** INFORMATION SHOWN follows **

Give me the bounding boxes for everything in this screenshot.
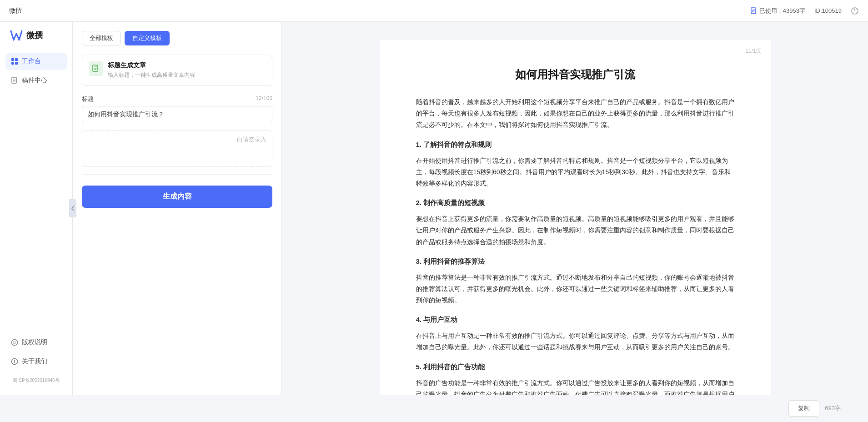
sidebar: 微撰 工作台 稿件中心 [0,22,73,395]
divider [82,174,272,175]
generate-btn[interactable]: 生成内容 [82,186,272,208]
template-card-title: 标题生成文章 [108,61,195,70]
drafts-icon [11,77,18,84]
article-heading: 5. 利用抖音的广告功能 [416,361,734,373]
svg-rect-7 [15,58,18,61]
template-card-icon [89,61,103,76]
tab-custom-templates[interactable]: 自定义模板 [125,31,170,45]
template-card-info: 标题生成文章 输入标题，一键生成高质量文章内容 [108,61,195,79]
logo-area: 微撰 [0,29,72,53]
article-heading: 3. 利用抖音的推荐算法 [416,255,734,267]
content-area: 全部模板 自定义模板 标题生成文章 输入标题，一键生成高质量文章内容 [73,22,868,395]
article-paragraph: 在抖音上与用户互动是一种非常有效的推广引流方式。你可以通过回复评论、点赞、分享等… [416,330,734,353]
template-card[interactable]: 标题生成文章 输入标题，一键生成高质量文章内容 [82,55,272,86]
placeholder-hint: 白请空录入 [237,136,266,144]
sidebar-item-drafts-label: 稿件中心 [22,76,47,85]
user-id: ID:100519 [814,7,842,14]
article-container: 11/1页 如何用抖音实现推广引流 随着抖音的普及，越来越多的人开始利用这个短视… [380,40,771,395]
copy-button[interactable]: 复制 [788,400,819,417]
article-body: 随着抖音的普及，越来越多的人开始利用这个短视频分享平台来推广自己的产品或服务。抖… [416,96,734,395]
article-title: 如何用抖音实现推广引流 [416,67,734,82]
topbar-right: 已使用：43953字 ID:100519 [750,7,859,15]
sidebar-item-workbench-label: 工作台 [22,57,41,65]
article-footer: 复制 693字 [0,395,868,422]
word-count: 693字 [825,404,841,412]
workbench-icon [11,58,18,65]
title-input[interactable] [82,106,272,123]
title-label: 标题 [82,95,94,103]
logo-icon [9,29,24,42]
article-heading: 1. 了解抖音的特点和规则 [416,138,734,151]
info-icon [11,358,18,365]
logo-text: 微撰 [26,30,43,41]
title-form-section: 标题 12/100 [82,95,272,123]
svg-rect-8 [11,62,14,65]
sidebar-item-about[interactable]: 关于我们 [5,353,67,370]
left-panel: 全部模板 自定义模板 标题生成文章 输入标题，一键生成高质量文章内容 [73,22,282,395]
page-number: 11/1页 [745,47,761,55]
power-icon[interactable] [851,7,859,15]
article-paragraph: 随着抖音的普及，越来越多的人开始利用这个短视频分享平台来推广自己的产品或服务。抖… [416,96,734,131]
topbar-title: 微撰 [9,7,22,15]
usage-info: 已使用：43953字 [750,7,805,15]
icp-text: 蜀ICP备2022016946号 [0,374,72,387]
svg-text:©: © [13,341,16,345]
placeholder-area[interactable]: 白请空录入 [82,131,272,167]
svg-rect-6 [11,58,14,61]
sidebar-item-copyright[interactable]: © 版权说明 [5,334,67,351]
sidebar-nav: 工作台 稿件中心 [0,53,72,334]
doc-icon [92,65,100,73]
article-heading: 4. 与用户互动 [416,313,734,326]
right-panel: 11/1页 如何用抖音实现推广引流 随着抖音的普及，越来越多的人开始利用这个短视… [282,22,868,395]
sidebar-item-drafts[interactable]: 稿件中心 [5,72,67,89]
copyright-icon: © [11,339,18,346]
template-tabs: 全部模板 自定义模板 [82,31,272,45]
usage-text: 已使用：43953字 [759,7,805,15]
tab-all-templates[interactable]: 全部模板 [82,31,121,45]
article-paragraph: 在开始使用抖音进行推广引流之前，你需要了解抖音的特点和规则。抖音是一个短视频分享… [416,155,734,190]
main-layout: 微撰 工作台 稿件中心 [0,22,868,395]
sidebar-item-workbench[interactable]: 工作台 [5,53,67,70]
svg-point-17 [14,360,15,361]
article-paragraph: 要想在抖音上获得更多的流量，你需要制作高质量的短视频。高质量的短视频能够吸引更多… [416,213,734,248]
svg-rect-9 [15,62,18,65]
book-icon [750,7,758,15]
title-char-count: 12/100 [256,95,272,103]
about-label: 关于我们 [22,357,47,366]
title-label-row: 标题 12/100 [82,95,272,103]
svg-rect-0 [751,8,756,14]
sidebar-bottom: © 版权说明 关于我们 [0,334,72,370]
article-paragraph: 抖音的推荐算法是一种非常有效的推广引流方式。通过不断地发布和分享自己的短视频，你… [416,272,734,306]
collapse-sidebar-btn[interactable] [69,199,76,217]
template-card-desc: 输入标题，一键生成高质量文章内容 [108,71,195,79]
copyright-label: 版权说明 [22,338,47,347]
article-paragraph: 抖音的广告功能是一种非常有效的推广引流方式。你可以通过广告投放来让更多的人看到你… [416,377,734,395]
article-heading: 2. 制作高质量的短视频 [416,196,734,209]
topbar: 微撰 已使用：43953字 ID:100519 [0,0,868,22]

** End of INFORMATION SHOWN **

→ TASK DIRECTIONS: Within the data above, filter for lines containing the word "全部模板" and copy each one.

→ OUTPUT OF THE TASK:
content-area: 全部模板 自定义模板 标题生成文章 输入标题，一键生成高质量文章内容 [73,22,868,395]
left-panel: 全部模板 自定义模板 标题生成文章 输入标题，一键生成高质量文章内容 [73,22,282,395]
template-tabs: 全部模板 自定义模板 [82,31,272,45]
tab-all-templates[interactable]: 全部模板 [82,31,121,45]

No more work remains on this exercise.